PROBLEM: Every line of the data below that holds the string "niet" needs to be reported.

[[ PROVIDED ENTRIES, beginning ]]

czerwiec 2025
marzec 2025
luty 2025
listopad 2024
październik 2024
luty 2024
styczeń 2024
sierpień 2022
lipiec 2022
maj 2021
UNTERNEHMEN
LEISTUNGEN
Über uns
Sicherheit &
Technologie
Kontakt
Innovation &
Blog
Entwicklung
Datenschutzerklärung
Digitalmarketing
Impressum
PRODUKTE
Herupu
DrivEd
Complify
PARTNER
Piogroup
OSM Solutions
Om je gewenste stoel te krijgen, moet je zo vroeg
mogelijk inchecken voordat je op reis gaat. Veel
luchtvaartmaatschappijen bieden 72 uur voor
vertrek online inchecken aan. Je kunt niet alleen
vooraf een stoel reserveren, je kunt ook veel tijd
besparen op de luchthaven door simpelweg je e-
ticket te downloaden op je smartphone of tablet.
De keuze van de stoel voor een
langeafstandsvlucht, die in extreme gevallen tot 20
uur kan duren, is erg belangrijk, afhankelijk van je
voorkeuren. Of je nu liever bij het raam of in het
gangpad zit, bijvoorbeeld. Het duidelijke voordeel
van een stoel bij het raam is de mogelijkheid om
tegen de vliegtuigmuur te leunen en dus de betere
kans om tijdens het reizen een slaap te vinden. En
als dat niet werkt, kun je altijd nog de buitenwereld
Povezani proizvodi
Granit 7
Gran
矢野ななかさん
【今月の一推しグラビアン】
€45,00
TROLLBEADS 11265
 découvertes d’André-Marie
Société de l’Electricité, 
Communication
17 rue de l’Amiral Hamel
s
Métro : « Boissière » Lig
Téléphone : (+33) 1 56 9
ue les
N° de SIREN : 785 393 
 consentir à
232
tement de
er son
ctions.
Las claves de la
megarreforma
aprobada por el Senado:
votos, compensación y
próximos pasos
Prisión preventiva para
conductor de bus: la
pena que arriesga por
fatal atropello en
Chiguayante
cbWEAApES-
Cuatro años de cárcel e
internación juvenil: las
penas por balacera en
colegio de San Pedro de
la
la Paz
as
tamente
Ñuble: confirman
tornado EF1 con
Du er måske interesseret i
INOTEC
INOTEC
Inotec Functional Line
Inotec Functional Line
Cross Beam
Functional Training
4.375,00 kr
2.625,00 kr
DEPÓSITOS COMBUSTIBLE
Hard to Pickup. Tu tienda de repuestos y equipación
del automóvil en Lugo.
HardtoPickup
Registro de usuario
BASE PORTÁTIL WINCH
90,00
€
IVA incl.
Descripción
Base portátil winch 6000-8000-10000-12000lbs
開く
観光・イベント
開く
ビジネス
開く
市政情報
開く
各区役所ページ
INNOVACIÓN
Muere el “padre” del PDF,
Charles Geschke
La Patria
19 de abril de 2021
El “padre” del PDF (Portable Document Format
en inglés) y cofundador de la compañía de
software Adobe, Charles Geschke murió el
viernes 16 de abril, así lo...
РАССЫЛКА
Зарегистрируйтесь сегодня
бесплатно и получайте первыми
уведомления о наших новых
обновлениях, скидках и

[[ PROVIDED ENTRIES, end ]]

WRITTEN REPLY:
vertrek online inchecken aan. Je kunt niet alleen
als dat niet werkt, kun je altijd nog de buitenwereld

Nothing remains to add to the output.